With alternative lenders now looking more like revolving doors than viable financing options, it’s a good time to keep your bankers happy. Commercial banks continue to be the mainstay of lending to our industry, despite the intermittent splashes by other types of capital.
If you want the absolute lowest lending rates, it pays to play the “Keep Your Banker Happy” game. Here are the rules if you want to play the game:
Keep your banker abreast of industry trends. Your banker is charged with understanding industry risk. Unfortunately, the press likes to sensationalize negatives—supply problems, bankruptcies, etc. Even though our industry is healthy and growing, if your banker reads news media, he may not get that impression. Combat this negativity by regularly mailing and faxing him positive, accurate industry data as you come across it.
Keep your banker knowledgeable about your company. Educate bankers about per-gallon profit and expense analysis. Share volume data. Keep them apprised of major new accounts, new sites, etc. If there is ever bad news about your company, they should learn it from you immediately (never through the grapevine).
Be timely with all data. If your covenants call for financial statements, agings or other regular documentation, get them to your banker before their due date.

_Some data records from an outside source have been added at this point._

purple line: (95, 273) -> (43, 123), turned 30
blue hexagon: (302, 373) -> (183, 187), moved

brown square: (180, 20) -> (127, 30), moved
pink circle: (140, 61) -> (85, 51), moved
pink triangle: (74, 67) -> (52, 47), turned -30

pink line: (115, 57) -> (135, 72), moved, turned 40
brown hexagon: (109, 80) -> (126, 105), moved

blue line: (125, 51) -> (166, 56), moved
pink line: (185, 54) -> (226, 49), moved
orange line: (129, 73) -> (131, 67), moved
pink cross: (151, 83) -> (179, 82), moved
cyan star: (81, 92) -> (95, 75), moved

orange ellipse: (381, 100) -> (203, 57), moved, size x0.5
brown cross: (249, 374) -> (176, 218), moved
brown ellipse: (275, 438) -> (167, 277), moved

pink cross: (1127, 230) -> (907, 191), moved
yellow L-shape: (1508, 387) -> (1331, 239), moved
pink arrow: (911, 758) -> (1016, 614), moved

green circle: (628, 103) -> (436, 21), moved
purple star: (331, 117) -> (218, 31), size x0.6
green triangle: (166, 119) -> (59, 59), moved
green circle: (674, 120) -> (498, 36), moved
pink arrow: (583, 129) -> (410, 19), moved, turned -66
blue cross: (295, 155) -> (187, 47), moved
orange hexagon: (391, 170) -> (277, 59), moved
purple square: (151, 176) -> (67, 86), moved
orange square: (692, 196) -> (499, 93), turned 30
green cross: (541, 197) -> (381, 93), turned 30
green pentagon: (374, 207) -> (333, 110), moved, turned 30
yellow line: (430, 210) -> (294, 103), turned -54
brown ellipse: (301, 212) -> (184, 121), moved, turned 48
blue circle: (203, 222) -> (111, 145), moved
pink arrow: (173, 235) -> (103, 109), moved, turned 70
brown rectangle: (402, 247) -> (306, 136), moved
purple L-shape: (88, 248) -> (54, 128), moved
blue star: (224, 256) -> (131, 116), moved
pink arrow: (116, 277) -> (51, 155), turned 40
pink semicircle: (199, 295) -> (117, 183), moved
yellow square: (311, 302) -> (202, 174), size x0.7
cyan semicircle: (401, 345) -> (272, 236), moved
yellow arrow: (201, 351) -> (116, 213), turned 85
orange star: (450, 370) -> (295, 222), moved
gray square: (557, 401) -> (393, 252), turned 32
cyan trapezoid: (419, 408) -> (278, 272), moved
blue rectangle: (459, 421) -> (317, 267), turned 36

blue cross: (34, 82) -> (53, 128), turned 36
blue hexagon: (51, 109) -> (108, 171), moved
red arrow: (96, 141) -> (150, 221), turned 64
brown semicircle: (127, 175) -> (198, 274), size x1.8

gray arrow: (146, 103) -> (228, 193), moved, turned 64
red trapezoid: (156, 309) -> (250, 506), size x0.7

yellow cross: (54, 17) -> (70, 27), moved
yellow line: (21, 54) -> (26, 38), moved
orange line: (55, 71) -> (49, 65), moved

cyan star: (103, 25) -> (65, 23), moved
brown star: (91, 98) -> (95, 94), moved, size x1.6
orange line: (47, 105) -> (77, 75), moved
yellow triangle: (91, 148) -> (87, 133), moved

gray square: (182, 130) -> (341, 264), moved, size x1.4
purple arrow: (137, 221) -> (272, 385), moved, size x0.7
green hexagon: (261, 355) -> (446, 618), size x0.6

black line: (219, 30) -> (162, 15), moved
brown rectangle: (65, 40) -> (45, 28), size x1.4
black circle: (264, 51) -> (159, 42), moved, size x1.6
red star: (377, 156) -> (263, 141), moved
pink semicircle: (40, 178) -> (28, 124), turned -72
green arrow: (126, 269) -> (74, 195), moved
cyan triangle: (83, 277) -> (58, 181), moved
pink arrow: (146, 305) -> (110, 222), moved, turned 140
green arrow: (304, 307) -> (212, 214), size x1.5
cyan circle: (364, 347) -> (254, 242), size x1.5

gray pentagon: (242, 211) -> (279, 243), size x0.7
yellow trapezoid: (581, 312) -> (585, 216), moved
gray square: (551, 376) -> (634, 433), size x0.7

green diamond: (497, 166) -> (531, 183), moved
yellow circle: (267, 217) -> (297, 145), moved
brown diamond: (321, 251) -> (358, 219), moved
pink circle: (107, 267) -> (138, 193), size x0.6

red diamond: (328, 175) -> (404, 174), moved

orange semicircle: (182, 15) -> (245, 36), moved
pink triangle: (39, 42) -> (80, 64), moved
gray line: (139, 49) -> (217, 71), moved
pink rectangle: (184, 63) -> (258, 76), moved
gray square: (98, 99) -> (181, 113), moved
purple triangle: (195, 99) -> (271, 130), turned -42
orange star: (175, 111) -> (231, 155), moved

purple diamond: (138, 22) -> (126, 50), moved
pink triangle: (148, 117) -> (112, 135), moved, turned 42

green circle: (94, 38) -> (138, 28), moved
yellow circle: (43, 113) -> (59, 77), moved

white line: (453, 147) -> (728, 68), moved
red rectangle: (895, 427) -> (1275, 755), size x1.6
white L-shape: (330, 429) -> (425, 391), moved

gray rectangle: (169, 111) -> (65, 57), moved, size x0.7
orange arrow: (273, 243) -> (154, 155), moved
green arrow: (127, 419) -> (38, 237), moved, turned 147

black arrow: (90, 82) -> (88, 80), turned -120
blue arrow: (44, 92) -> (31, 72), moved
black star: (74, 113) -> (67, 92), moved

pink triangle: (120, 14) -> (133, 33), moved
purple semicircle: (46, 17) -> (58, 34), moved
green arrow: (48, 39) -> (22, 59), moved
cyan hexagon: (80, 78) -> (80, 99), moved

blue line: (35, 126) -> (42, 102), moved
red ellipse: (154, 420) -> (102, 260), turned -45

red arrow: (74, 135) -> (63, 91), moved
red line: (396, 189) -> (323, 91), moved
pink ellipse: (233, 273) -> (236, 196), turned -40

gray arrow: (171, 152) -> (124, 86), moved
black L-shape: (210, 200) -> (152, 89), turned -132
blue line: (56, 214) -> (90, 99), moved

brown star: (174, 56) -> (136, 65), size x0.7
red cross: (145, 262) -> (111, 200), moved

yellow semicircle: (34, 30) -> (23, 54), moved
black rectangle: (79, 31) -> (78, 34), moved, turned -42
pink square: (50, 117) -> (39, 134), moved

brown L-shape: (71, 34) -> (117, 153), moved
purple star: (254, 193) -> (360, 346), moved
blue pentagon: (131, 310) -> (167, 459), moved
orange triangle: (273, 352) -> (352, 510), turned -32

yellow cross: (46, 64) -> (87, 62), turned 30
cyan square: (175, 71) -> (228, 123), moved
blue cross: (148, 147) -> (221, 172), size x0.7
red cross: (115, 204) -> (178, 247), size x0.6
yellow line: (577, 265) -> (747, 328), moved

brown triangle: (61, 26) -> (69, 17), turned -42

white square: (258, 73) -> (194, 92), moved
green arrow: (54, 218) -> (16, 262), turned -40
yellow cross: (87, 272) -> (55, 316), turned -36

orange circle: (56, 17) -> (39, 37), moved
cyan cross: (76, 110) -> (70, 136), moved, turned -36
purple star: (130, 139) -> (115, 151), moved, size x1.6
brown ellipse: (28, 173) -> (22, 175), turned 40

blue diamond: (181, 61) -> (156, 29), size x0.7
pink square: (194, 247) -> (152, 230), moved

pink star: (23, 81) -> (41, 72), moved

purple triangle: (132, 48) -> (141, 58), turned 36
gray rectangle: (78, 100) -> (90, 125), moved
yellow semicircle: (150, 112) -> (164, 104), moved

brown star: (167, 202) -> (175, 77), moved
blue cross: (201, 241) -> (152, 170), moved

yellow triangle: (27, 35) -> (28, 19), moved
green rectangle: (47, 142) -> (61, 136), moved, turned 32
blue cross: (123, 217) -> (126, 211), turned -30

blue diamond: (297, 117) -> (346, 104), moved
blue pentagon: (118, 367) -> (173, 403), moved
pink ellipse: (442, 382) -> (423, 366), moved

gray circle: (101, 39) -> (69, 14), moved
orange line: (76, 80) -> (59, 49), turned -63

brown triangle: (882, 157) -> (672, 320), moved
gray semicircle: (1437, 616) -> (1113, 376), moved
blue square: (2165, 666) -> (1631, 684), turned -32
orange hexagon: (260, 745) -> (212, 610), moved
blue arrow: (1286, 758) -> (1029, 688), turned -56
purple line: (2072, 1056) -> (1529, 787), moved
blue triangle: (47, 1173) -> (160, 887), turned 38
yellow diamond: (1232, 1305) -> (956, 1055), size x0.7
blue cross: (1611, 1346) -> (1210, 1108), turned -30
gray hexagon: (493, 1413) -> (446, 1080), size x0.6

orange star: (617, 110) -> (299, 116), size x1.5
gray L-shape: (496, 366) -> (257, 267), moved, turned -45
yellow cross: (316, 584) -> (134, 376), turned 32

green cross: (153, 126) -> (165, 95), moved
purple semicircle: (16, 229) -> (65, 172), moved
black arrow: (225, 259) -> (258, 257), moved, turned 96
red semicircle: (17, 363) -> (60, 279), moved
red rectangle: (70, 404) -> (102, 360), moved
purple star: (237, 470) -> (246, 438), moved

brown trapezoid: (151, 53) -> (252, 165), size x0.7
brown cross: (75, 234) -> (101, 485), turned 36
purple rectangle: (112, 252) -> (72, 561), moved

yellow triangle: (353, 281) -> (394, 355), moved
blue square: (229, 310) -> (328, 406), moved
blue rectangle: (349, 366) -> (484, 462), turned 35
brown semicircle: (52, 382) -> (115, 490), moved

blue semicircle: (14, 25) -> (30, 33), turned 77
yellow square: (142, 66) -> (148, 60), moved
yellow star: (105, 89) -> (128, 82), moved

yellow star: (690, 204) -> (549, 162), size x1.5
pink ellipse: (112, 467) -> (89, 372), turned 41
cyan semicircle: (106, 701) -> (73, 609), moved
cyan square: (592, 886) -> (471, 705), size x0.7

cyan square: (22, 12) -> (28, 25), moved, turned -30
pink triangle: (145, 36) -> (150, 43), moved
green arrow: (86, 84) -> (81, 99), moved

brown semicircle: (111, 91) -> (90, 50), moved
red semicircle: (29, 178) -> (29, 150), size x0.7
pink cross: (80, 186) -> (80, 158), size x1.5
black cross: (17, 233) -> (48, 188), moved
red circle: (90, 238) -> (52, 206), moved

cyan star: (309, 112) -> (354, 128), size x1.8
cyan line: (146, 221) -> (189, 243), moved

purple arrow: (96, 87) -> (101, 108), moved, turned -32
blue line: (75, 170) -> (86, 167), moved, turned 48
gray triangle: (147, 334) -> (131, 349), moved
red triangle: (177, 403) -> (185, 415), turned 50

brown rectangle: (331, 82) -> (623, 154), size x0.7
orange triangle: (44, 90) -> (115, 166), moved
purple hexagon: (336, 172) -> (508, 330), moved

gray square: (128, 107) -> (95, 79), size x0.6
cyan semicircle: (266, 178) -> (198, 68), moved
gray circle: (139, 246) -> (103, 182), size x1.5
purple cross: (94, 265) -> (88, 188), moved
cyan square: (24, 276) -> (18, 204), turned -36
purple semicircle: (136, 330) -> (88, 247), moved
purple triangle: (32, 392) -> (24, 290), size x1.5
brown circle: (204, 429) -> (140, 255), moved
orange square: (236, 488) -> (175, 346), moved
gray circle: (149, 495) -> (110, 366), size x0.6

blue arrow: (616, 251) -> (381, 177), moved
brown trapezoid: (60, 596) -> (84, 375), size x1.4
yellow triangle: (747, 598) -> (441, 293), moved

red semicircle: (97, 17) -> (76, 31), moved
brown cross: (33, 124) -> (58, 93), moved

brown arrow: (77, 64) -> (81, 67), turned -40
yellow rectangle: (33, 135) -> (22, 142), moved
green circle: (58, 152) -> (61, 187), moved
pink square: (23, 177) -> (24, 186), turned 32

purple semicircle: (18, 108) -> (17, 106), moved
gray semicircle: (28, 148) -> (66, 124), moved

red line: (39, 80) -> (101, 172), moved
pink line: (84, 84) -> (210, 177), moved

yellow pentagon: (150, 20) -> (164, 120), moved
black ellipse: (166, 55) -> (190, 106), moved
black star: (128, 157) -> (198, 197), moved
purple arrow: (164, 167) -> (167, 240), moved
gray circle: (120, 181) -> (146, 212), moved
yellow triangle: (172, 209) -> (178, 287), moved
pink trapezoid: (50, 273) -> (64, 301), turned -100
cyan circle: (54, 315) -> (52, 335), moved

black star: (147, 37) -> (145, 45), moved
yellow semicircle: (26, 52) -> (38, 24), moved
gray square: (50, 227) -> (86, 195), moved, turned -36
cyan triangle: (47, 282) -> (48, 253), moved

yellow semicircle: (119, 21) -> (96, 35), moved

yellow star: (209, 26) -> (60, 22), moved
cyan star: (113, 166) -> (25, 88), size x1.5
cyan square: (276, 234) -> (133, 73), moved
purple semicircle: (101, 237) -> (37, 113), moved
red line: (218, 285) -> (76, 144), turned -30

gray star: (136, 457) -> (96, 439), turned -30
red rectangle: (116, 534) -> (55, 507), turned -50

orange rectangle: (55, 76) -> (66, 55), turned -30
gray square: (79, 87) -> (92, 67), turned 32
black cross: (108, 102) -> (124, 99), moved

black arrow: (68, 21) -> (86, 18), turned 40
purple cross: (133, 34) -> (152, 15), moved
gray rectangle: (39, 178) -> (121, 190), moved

Go to lunch and pick up the tab! Most bankers can name on one hand the execs that have bought them lunch. It’s a small gesture, but one they don’t forget. We’re always in the “gimme” mode and forget that good personal relationships, even with bankers, must strive for balanced give and take.
Give them referrals. Your banker is just like you — looking for new customers. If you hear someone grumbling about their existing financing or talking about doing a new project, let your banker know so they can call on the prospect.
Remember bankers are paid to think “worst case.” Any time you need new money, try to think like your banker, considering all the risks and the ways you will minimize them. Because you as a business owner or executive are by definition a risk-taker, and your banker by definition is risk-averse, one of you must move off your paradigm (and it won’t be your banker!). When you give bankers projections—be ultra conservative. When you say how you’re going to pay back a new loan, show them at least two alternative ways you could pay the loan if your first source of repayment went dry. Three sources of repayment seems to be a magic banker number.
Understand your bank’s process and politics. The more you understand your banker’s challenges, and help him overcome them, the easier borrowing money will become!